(Extracted page text data)
☆ ☆ ☆ ☆

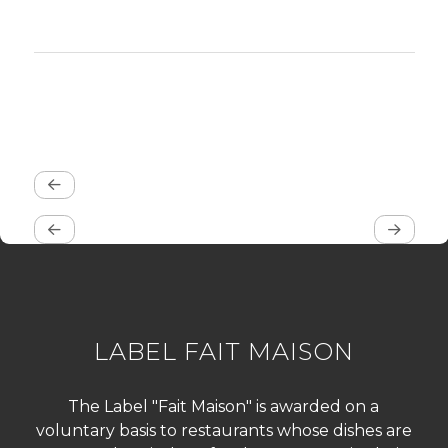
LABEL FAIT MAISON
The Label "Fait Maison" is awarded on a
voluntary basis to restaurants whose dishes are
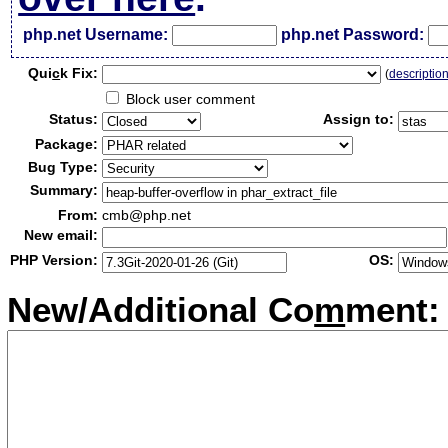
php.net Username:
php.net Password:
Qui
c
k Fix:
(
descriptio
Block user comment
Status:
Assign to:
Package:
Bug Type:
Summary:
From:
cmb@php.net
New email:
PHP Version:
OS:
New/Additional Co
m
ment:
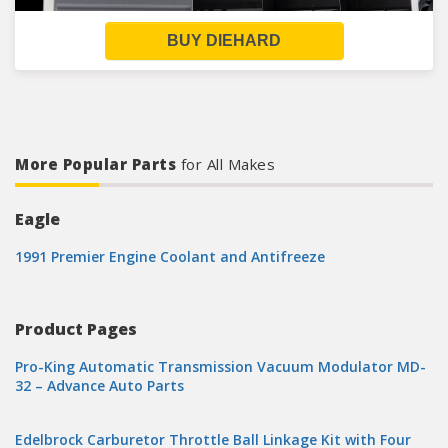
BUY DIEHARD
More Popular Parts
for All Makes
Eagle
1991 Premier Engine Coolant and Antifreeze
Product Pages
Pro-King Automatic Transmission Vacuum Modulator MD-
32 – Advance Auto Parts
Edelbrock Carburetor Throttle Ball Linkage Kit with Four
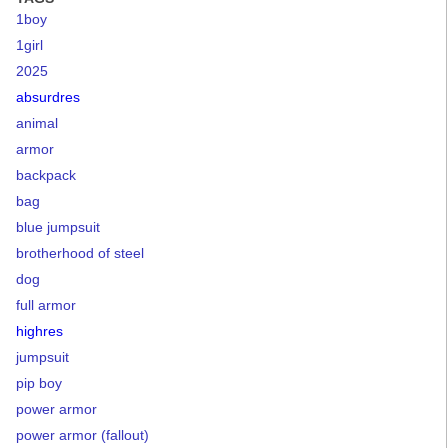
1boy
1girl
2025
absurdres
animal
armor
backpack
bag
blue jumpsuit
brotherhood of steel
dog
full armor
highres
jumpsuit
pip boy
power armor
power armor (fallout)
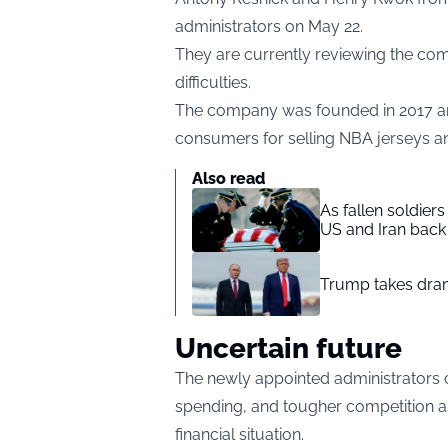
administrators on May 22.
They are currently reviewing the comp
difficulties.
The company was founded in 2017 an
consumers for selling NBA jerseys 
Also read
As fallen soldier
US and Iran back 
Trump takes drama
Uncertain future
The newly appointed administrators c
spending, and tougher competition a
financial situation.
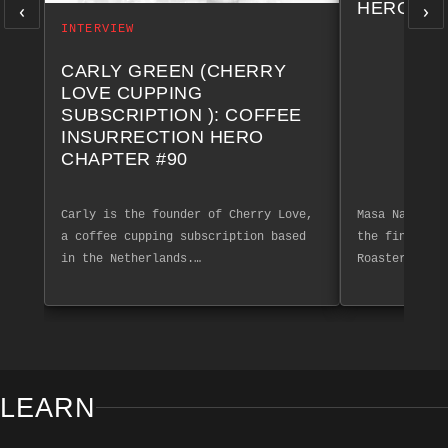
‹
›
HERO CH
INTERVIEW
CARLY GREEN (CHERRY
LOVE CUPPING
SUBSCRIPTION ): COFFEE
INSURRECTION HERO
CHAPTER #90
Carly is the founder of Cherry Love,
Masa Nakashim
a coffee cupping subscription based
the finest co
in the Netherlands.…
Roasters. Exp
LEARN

☆ ☆ ☆ ☆

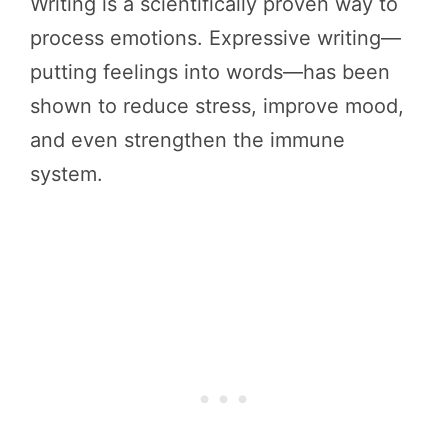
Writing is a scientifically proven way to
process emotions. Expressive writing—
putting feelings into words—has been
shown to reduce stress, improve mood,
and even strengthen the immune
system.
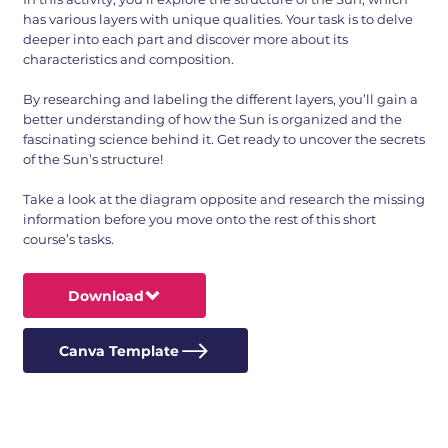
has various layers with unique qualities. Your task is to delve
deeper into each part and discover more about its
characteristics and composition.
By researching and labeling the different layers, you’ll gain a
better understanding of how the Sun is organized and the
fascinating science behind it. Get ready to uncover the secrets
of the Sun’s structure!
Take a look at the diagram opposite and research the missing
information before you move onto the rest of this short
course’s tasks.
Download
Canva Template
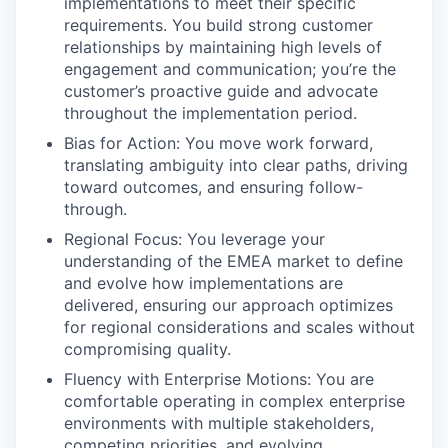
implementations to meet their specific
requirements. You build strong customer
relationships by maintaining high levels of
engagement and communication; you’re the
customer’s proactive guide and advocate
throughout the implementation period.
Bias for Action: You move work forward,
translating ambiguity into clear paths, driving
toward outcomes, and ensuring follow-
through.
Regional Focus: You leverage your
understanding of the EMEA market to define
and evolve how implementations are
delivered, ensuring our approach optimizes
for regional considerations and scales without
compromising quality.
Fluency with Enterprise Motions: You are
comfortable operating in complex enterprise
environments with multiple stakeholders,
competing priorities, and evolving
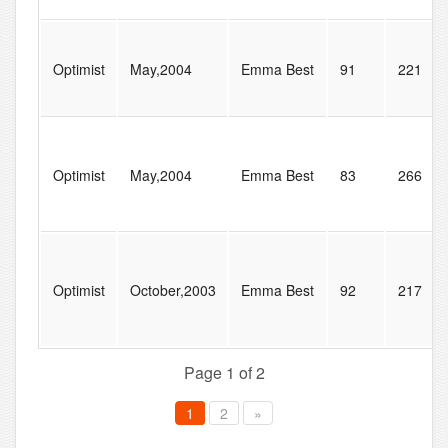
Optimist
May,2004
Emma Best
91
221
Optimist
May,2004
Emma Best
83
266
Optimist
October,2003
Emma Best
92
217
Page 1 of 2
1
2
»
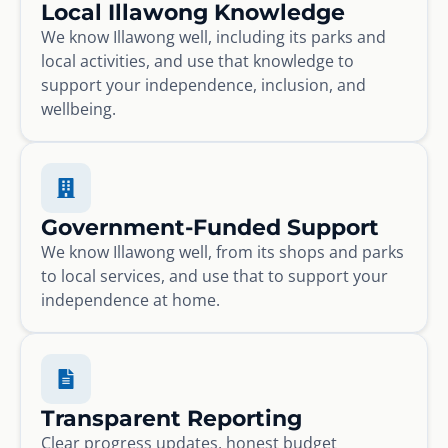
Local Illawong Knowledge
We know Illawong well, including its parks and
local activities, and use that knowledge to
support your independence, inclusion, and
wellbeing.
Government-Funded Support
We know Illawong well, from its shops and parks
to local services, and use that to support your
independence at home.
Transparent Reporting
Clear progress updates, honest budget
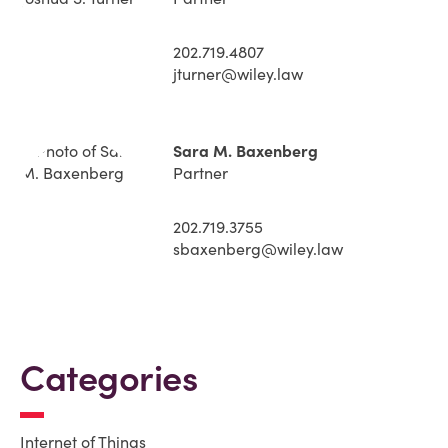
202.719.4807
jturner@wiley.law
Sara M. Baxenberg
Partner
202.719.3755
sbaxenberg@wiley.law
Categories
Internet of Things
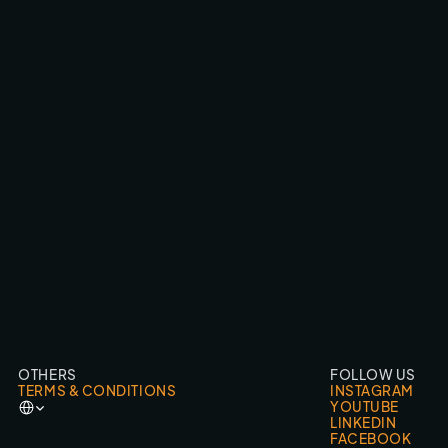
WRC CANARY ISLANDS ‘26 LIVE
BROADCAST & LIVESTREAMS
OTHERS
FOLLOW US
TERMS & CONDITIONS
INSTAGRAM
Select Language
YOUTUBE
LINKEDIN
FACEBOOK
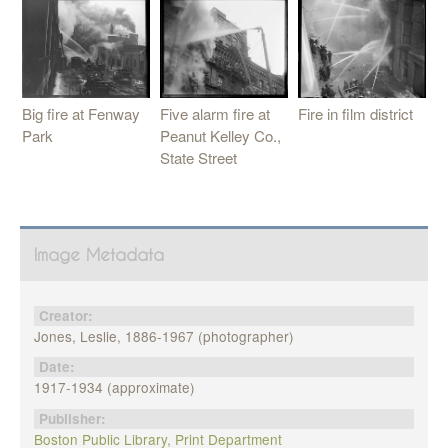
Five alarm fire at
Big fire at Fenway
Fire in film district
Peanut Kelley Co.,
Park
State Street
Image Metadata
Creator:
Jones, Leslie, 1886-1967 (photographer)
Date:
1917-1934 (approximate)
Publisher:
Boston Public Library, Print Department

☆ ☆ ☆ ☆

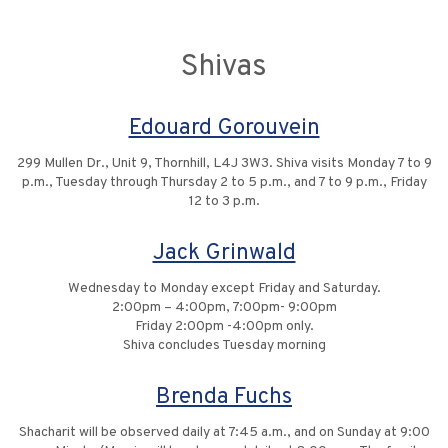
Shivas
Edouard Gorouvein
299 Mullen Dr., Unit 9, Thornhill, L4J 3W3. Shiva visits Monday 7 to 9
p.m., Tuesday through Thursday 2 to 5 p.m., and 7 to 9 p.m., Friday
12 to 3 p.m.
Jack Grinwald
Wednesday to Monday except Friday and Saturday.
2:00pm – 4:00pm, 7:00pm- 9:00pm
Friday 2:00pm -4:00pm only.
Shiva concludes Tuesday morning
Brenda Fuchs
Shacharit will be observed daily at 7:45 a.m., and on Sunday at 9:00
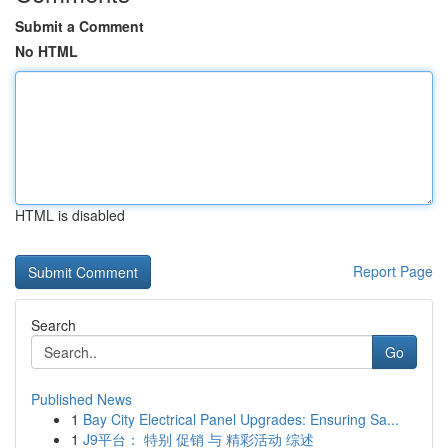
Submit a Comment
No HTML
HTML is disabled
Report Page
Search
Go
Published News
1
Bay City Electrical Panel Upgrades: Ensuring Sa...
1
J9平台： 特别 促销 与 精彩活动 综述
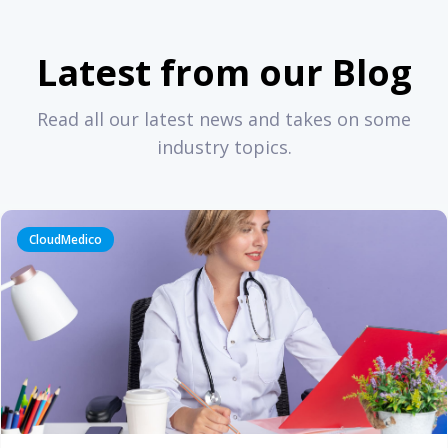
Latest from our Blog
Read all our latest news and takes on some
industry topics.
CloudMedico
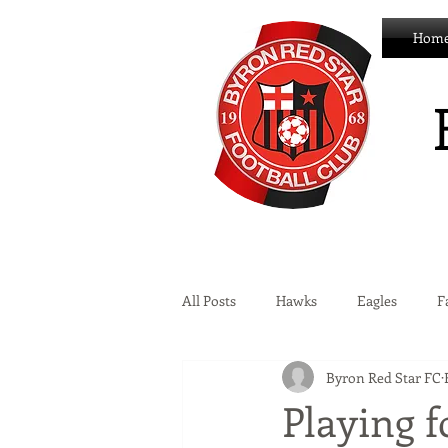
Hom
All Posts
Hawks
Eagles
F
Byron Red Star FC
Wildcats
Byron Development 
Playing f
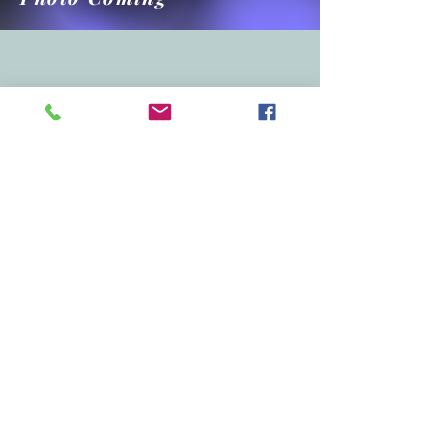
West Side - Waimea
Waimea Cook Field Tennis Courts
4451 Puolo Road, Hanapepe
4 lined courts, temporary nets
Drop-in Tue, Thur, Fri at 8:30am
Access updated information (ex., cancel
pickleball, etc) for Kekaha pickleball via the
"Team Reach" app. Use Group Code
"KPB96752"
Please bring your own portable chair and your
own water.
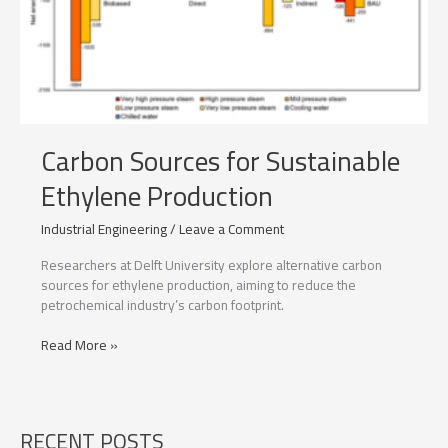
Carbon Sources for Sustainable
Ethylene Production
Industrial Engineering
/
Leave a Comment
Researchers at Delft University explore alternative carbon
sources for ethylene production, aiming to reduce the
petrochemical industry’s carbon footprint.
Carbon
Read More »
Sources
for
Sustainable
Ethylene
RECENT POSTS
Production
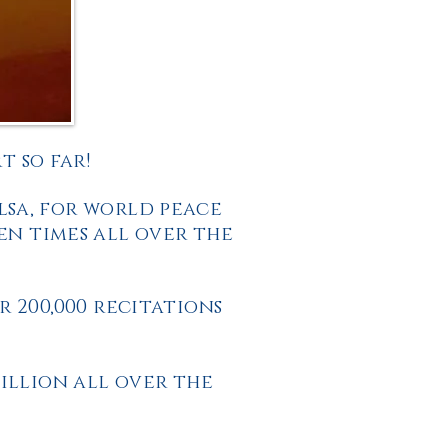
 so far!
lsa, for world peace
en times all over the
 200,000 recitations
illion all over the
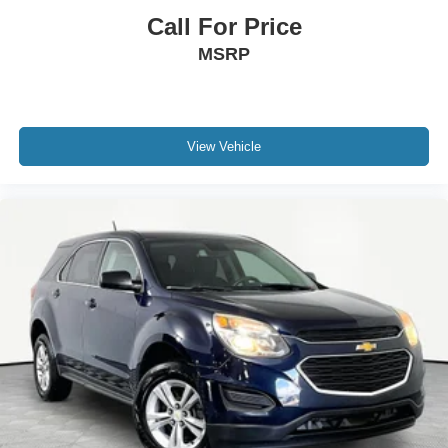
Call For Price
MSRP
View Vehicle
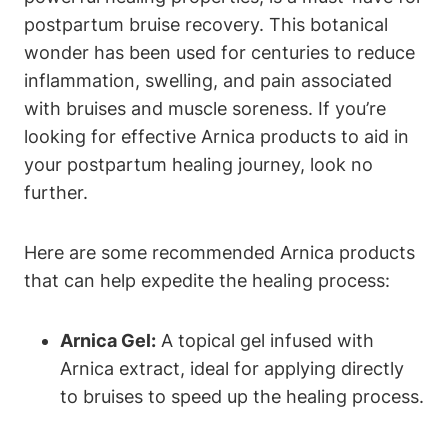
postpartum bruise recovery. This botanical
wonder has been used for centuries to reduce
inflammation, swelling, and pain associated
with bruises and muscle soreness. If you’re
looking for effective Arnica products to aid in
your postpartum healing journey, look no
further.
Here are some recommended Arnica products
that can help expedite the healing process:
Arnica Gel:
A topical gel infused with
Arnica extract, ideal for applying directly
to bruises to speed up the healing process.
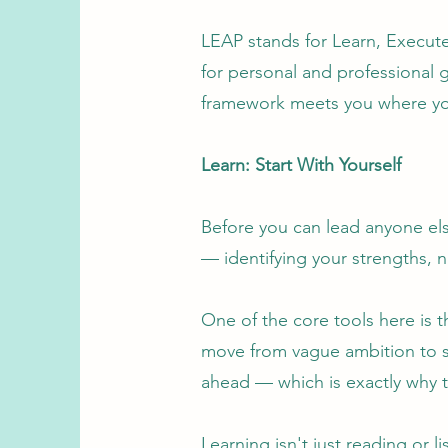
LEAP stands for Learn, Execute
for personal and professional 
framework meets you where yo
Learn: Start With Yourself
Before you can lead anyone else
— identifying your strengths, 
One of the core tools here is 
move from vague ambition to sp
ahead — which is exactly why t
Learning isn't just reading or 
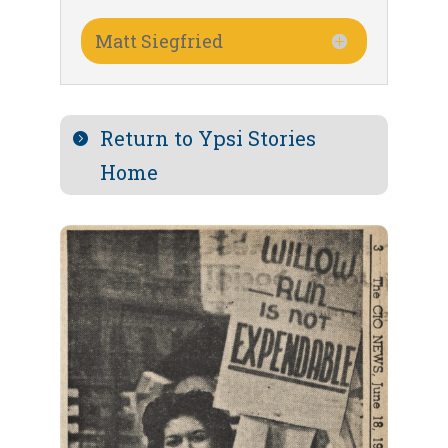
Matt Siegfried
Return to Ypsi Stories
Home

☆ ☆ ☆ ☆

> **Required work**: If a line in the records includes the string "administrators", copy it.

> **The answer**:
administrators on May 22.
The newly appointed administrators c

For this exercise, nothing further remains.